**Your objective**
A picture-free, exact transcript of the entries below is required.

─── Given entries

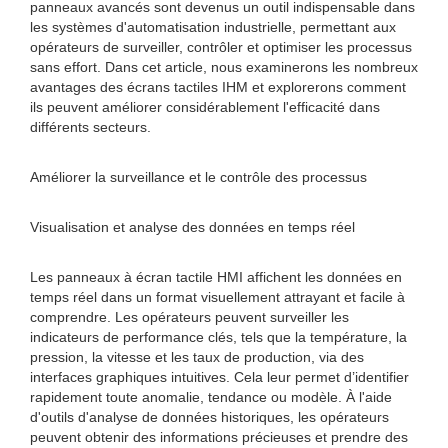
panneaux avancés sont devenus un outil indispensable dans
les systèmes d'automatisation industrielle, permettant aux
opérateurs de surveiller, contrôler et optimiser les processus
sans effort. Dans cet article, nous examinerons les nombreux
avantages des écrans tactiles IHM et explorerons comment
ils peuvent améliorer considérablement l'efficacité dans
différents secteurs.
Améliorer la surveillance et le contrôle des processus
Visualisation et analyse des données en temps réel
Les panneaux à écran tactile HMI affichent les données en
temps réel dans un format visuellement attrayant et facile à
comprendre. Les opérateurs peuvent surveiller les
indicateurs de performance clés, tels que la température, la
pression, la vitesse et les taux de production, via des
interfaces graphiques intuitives. Cela leur permet d’identifier
rapidement toute anomalie, tendance ou modèle. À l'aide
d'outils d'analyse de données historiques, les opérateurs
peuvent obtenir des informations précieuses et prendre des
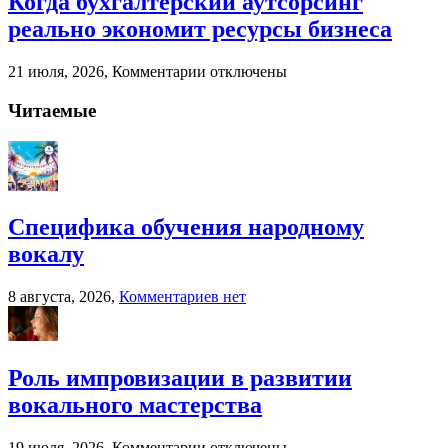
Когда бухгалтерский аутсорсинг
обучения
реально экономит ресурсы бизнеса
народному
вокалу
к
21 июля, 2026,
Комментарии
отключены
записи
Когда
Читаемые
бухгалтерский
аутсорсинг
реально
экономит
ресурсы
бизнеса
Специфика обучения народному
вокалу
к
8 августа, 2026,
Комментариев
нет
записи
Специфика
обучения
народному
Роль импровизации в развитии
вокалу
вокального мастерства
к
19 июля, 2026,
Комментарии
отключены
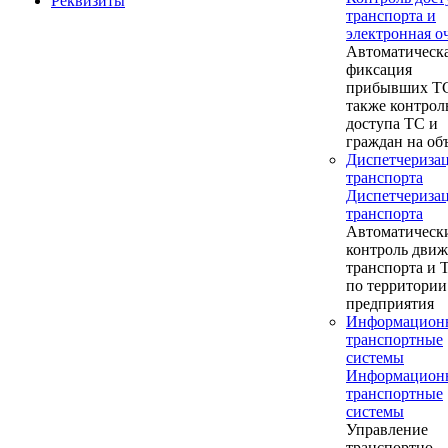
Реквизиты
транспорта и
электронная о
Автоматическ
фиксация
прибывших ТС
также контрол
доступа ТС и
граждан на об
Диспетчериза
транспорта
Диспетчериза
транспорта
Автоматическ
контроль дви
транспорта и
по территории
предприятия
Информацион
транспортные
системы
Информацион
транспортные
системы
Управление
транспортно-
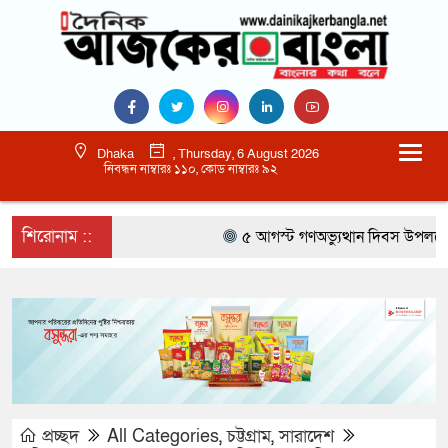
Dhaka
, Thursday, 6 August 2026
নিবন্ধন নাম্বারঃ ১১০, কোড নাম্বারঃ ৯২
শিরোনাম ::
৫ আগস্ট গণঅভ্যুত্থান দিবস উপলক্ষে সর
প্রচ্ছদ
All Categories
,
চট্টগ্রাম
,
সারাদেশ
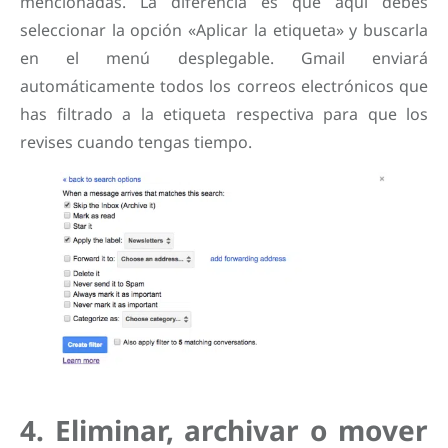
mencionadas. La diferencia es que aquí debes
seleccionar la opción «Aplicar la etiqueta» y buscarla
en el menú desplegable. Gmail enviará
automáticamente todos los correos electrónicos que
has filtrado a la etiqueta respectiva para que los
revises cuando tengas tiempo.
4. Eliminar, archivar o mover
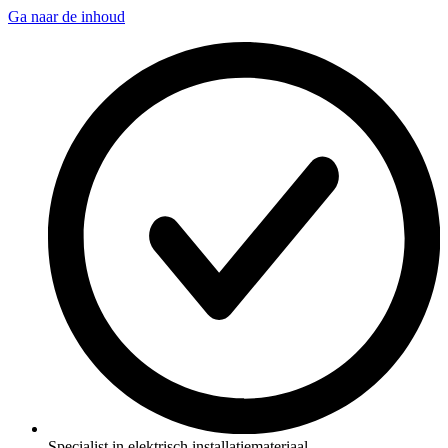
Ga naar de inhoud
Specialist in elektrisch installatiemateriaal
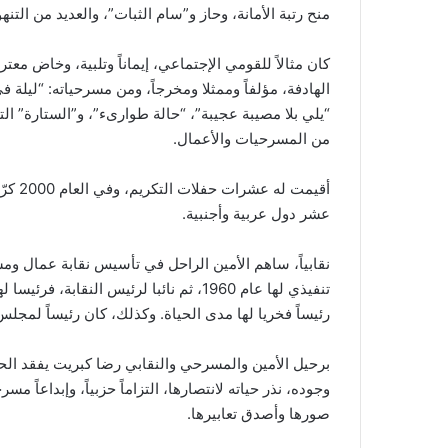
منح رتبة الأمانة، وحاز و”سام الثبات”، والعديد من التنه
كان مثالاً للقومي الإجتماعي، إيماناً وتلبية، وخاض م
الهادفة، مؤلفاً وممثلا ومخرجاً، ومن مسرحياته: “ليلة
من المسرحيات والأعمال.
أقيمت
عشر دول عربية وأجنبية.
نقابياً، ساهم الأمين الراحل في تأسيس نقابة عمال و
رئيساً فخريا لها مدى الحياة. وكذلك، كان رئيساً لمجلس 
برحيل الأمين والمسرحي والنقابي رضا كبريت يفقد ال
وجوده، نذر حياته لانتصارها، التزاماً حزبياً، وإبداعاً 
صورها وأصدق تعابيرها.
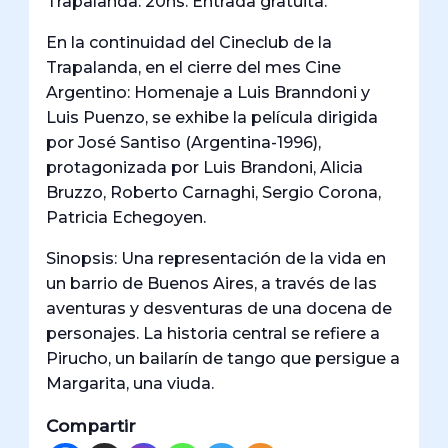
Trapalanda. 20hs. Entrada gratuita.
En la continuidad del Cineclub de la
Trapalanda, en el cierre del mes Cine
Argentino: Homenaje a Luis Branndoni y
Luis Puenzo, se exhibe la película dirigida
por José Santiso (Argentina-1996),
protagonizada por Luis Brandoni, Alicia
Bruzzo, Roberto Carnaghi, Sergio Corona,
Patricia Echegoyen.
Sinopsis: Una representación de la vida en
un barrio de Buenos Aires, a través de las
aventuras y desventuras de una docena de
personajes. La historia central se refiere a
Pirucho, un bailarín de tango que persigue a
Margarita, una viuda.
Compartir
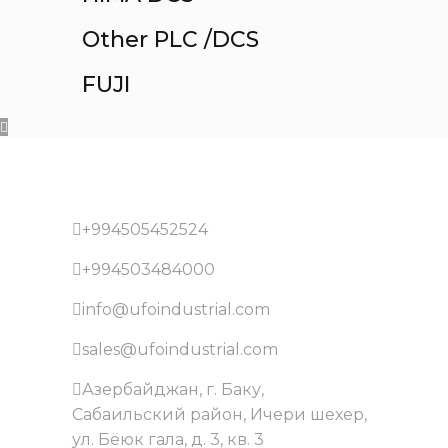
Other PLC /DCS
FUJI
+994505452524
+994503484000
info@ufoindustrial.com
sales@ufoindustrial.com
Азербайджан, г. Баку,
Сабаильский район, Ичери шехер,
ул. Бёюк гала, д. 3, кв. 3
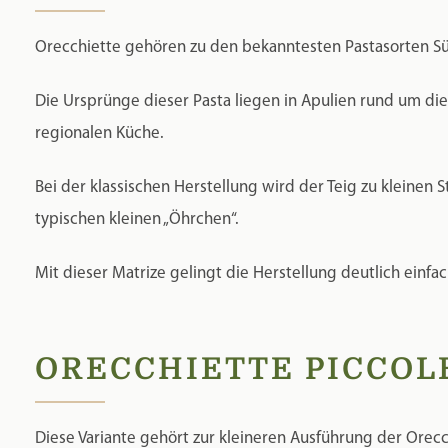
typischen kleinen „Öhrchen“.
Mit dieser Matrize gelingt die Herstellung deutlich einfac
ORECCHIETTE PICCOLE
Diese Variante gehört zur kleineren Ausführung der Orec
Mit 15,5 mm entstehen besonders feine, kleine Orecchiette
VORTEILE DER KLEINEN ORECCHIETTE
✅ Perfekte Größe für leichte Pastagerichte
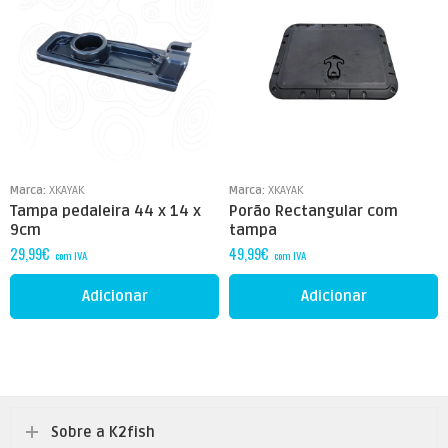
Marca:
XKAYAK
Marca:
XKAYAK
Tampa pedaleira 44 x 14 x
Porão Rectangular com
9cm
tampa
29,99
€
49,99
€
com IVA
com IVA
Adicionar
Adicionar
Sobre a K2fish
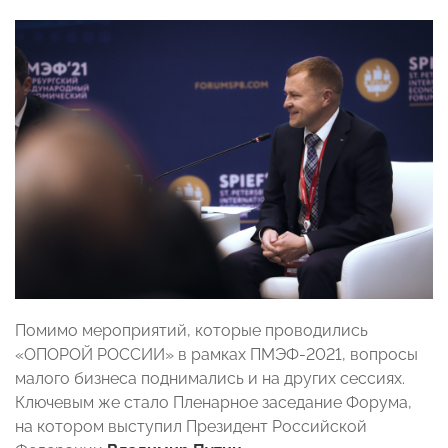
Помимо мероприятий, которые проводились
«ОПОРОЙ РОССИИ» в рамках ПМЭФ-2021, вопросы
малого бизнеса поднимались и на других сессиях.
Ключевым же стало Пленарное заседание Форума,
на котором выступил Президент Российской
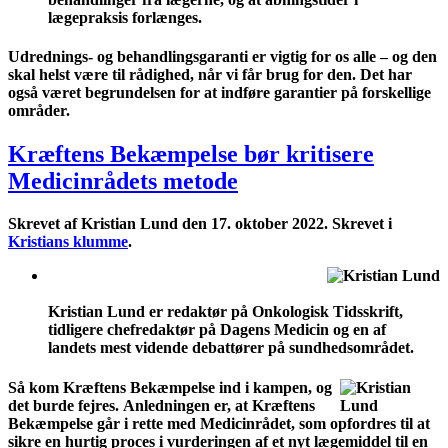
lægepraksis forlænges.
Udrednings- og behandlingsgaranti er vigtig for os alle – og den
skal helst være til rådighed, når vi får brug for den. Det har
også været begrundelsen for at indføre garantier på forskellige
områder.
Kræftens Bekæmpelse bør kritisere
Medicinrådets metode
Skrevet af Kristian Lund den
17. oktober 2022
. Skrevet i
Kristians klumme
.
Kristian Lund er redaktør på Onkologisk Tidsskrift,
tidligere chefredaktør på Dagens Medicin og en af
landets mest vidende debattører på sundhedsområdet.
Så kom Kræftens Bekæmpelse ind i kampen, og
det burde fejres. Anledningen er, at Kræftens
Bekæmpelse går i rette med Medicinrådet, som opfordres til at
sikre en hurtig proces i vurderingen af et nyt lægemiddel til en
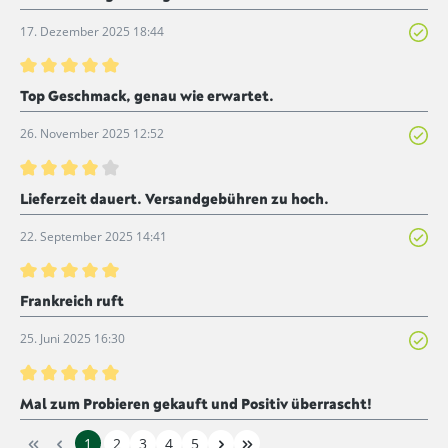
17. Dezember 2025 18:44
Bewertung mit 5 von 5 Sternen
Top Geschmack, genau wie erwartet.
26. November 2025 12:52
Bewertung mit 4 von 5 Sternen
Lieferzeit dauert. Versandgebühren zu hoch.
22. September 2025 14:41
Bewertung mit 5 von 5 Sternen
Frankreich ruft
25. Juni 2025 16:30
Bewertung mit 5 von 5 Sternen
Mal zum Probieren gekauft und Positiv überrascht!
1
2
3
4
5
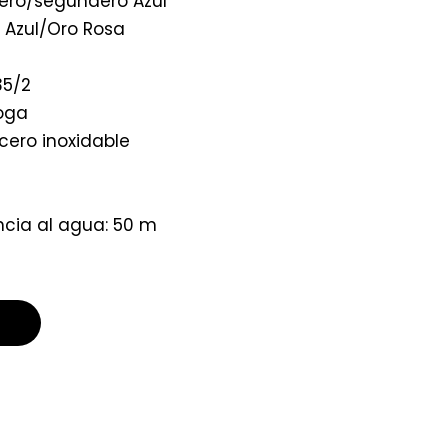
tero/segundero Azul
s Azul/Oro Rosa
35/2
loga
Acero inoxidable
ncia al agua: 50 m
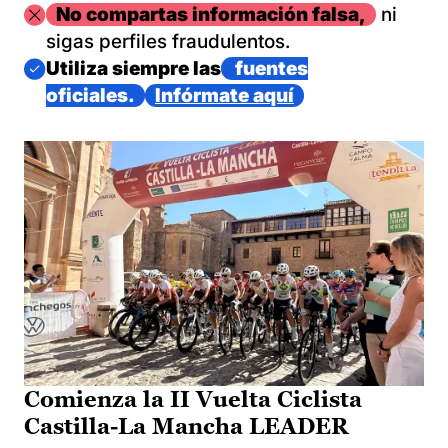
Imagen
No compartas información falsa,
ni
sigas perfiles fraudulentos.
Imagen
Utiliza siempre las
fuentes
oficiales.
Infórmate aquí
Comienza la II Vuelta Ciclista
Castilla-La Mancha LEADER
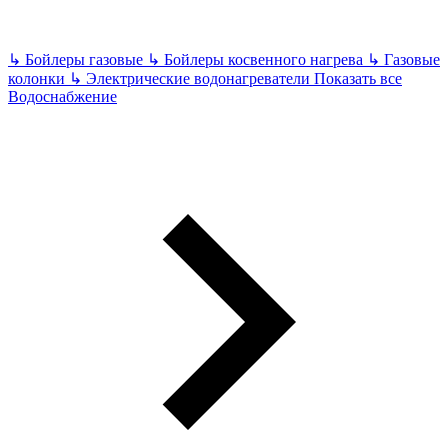
↳
Бойлеры газовые
↳
Бойлеры косвенного нагрева
↳
Газовые
колонки
↳
Электрические водонагреватели
Показать все
Водоснабжение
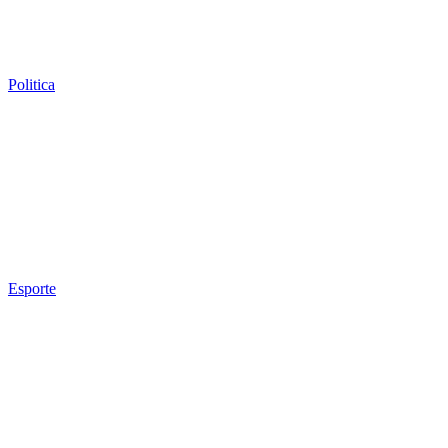
Politica
Esporte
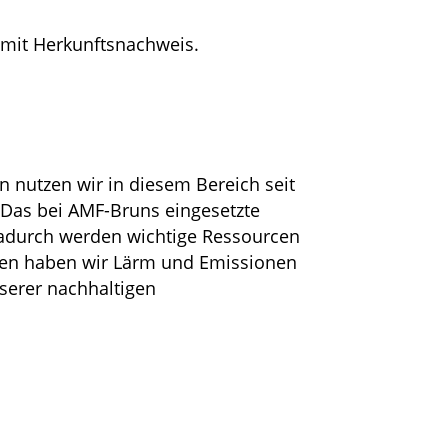
 mit Herkunftsnachweis.
 nutzen wir in diesem Bereich seit
. Das bei AMF-Bruns eingesetzte
Dadurch werden wichtige Ressourcen
gen haben wir Lärm und Emissionen
nserer nachhaltigen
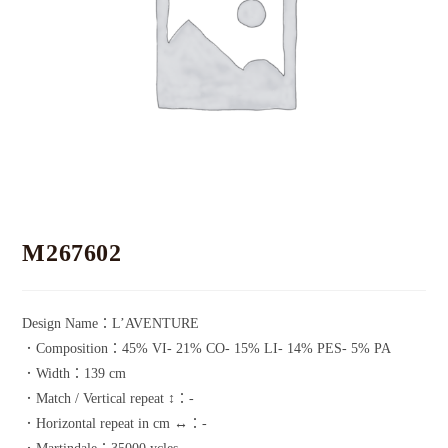
M267602
Design Name：L’AVENTURE
．Composition：45% VI- 21% CO- 15% LI- 14% PES- 5% PA
．Width：139 cm
．Match / Vertical repeat ↕：-
．Horizontal repeat in cm ↔：-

──────

**Answer space**
panneaux avancés sont devenus un outil indispensable dans
les systèmes d'automatisation industrielle, permettant aux
opérateurs de surveiller, contrôler et optimiser les processus
sans effort. Dans cet article, nous examinerons les nombreux
avantages des écrans tactiles IHM et explorerons comment
ils peuvent améliorer considérablement l'efficacité dans
différents secteurs.
Améliorer la surveillance et le contrôle des processus
Visualisation et analyse des données en temps réel
Les panneaux à écran tactile HMI affichent les données en
temps réel dans un format visuellement attrayant et facile à
comprendre. Les opérateurs peuvent surveiller les
indicateurs de performance clés, tels que la température, la
pression, la vitesse et les taux de production, via des
interfaces graphiques intuitives. Cela leur permet d’identifier
rapidement toute anomalie, tendance ou modèle. À l'aide
d'outils d'analyse de données historiques, les opérateurs
peuvent obtenir des informations précieuses et prendre des
Когда бухгалтерский аутсорсинг
обучения
реально экономит ресурсы бизнеса
народному
вокалу
к
21 июля, 2026,
Комментарии
отключены
записи
Когда
Читаемые
бухгалтерский
аутсорсинг
реально
экономит
ресурсы
бизнеса
Специфика обучения народному
вокалу
к
8 августа, 2026,
Комментариев
нет
записи
Специфика
обучения
народному
Роль импровизации в развитии
вокалу
вокального мастерства
к
19 июля, 2026,
Комментарии
отключены
Реквизиты
транспорта и
электронная о
Автоматическ
фиксация
прибывших ТС
также контрол
доступа ТС и
граждан на об
Диспетчериза
транспорта
Диспетчериза
транспорта
Автоматическ
контроль дви
транспорта и
по территории
предприятия
Информацион
транспортные
системы
Информацион
транспортные
системы
Управление
транспортно-
Dhaka
, Thursday, 6 August 2026
নিবন্ধন নাম্বারঃ ১১০, কোড নাম্বারঃ ৯২
শিরোনাম ::
৫ আগস্ট গণঅভ্যুত্থান দিবস উপলক্ষে সর
প্রচ্ছদ
All Categories
,
চট্টগ্রাম
,
সারাদেশ
mencionadas. La diferencia es que aquí debes
seleccionar la opción «Aplicar la etiqueta» y buscarla
en el menú desplegable. Gmail enviará
automáticamente todos los correos electrónicos que
has filtrado a la etiqueta respectiva para que los
revises cuando tengas tiempo.
4. Eliminar, archivar o mover
Ga naar de inhoud
Specialist in elektrisch installatiemateriaal
منح رتبة الأمانة، وحاز و”سام الثبات”، والعديد من التنه
كان مثالاً للقومي الإجتماعي، إيماناً وتلبية، وخاض م
الهادفة، مؤلفاً وممثلا ومخرجاً، ومن مسرحياته: “ليلة
من المسرحيات والأعمال.
أقيمت
عشر دول عربية وأجنبية.
نقابياً، ساهم الأمين الراحل في تأسيس نقابة عمال و
رئيساً فخريا لها مدى الحياة. وكذلك، كان رئيساً لمجلس 
برحيل الأمين والمسرحي والنقابي رضا كبريت يفقد ال
وجوده، نذر حياته لانتصارها، التزاماً حزبياً، وإبداعاً 
صورها وأصدق تعابيرها.
Trapalanda. 20hs. Entrada gratuita.
En la continuidad del Cineclub de la
Trapalanda, en el cierre del mes Cine
Argentino: Homenaje a Luis Branndoni y
Luis Puenzo, se exhibe la película dirigida
por José Santiso (Argentina-1996),
protagonizada por Luis Brandoni, Alicia
Bruzzo, Roberto Carnaghi, Sergio Corona,
Patricia Echegoyen.
Sinopsis: Una representación de la vida en
un barrio de Buenos Aires, a través de las
aventuras y desventuras de una docena de
personajes. La historia central se refiere a
Pirucho, un bailarín de tango que persigue a
Margarita, una viuda.
Compartir
Other PLC /DCS
FUJI
+994505452524
+994503484000
info@ufoindustrial.com
sales@ufoindustrial.com
Азербайджан, г. Баку,
Сабаильский район, Ичери шехер,
ул. Бёюк гала, д. 3, кв. 3
typischen kleinen „Öhrchen“.
Mit dieser Matrize gelingt die Herstellung deutlich einfac
ORECCHIETTE PICCOLE
Diese Variante gehört zur kleineren Ausführung der Orec
Mit 15,5 mm entstehen besonders feine, kleine Orecchiette
VORTEILE DER KLEINEN ORECCHIETTE
✅ Perfekte Größe für leichte Pastagerichte
Marca:
XKAYAK
Marca:
XKAYAK
Tampa pedaleira 44 x 14 x
Porão Rectangular com
9cm
tampa
29,99
€
49,99
€
com IVA
com IVA
Adicionar
Adicionar
Sobre a K2fish
Помимо мероприятий, которые проводились
«ОПОРОЙ РОССИИ» в рамках ПМЭФ-2021, вопросы
малого бизнеса поднимались и на других сессиях.
Ключевым же стало Пленарное заседание Форума,
на котором выступил Президент Российской
lægepraksis forlænges.
Udrednings- og behandlingsgaranti er vigtig for os alle – og den
skal helst være til rådighed, når vi får brug for den. Det har
også været begrundelsen for at indføre garantier på forskellige
områder.
Kræftens Bekæmpelse bør kritisere
Medicinrådets metode
Skrevet af Kristian Lund den
17. oktober 2022
. Skrevet i
Kristians klumme
.
Kristian Lund er redaktør på Onkologisk Tidsskrift,
tidligere chefredaktør på Dagens Medicin og en af
landets mest vidende debattører på sundhedsområdet.
Så kom Kræftens Bekæmpelse ind i kampen, og
det burde fejres. Anledningen er, at Kræftens
Bekæmpelse går i rette med Medicinrådet, som opfordres til at
sikre en hurtig proces i vurderingen af et nyt lægemiddel til en
17. Dezember 2025 18:44
Bewertung mit 5 von 5 Sternen
Top Geschmack, genau wie erwartet.
26. November 2025 12:52
Bewertung mit 4 von 5 Sternen
Lieferzeit dauert. Versandgebühren zu hoch.
22. September 2025 14:41
Bewertung mit 5 von 5 Sternen
Frankreich ruft
25. Juni 2025 16:30
Bewertung mit 5 von 5 Sternen
Mal zum Probieren gekauft und Positiv überrascht!
1
2
3
4
5
tero/segundero Azul
s Azul/Oro Rosa
35/2
loga
Acero inoxidable
ncia al agua: 50 m
Imagen
No compartas información falsa,
ni
sigas perfiles fraudulentos.
Imagen
Utiliza siempre las
fuentes
oficiales.
Infórmate aquí
Comienza la II Vuelta Ciclista
Castilla-La Mancha LEADER
↳
Бойлеры газовые
↳
Бойлеры косвенного нагрева
↳
Газовые
колонки
↳
Электрические водонагреватели
Показать все
Водоснабжение
Politica
Esporte
 mit Herkunftsnachweis.
 nutzen wir in diesem Bereich seit
. Das bei AMF-Bruns eingesetzte
Dadurch werden wichtige Ressourcen
gen haben wir Lärm und Emissionen
nserer nachhaltigen
M267602
Design Name：L’AVENTURE
．Composition：45% VI- 21% CO- 15% LI- 14% PES- 5% PA
．Width：139 cm
．Match / Vertical repeat ↕：-
．Horizontal repeat in cm ↔：-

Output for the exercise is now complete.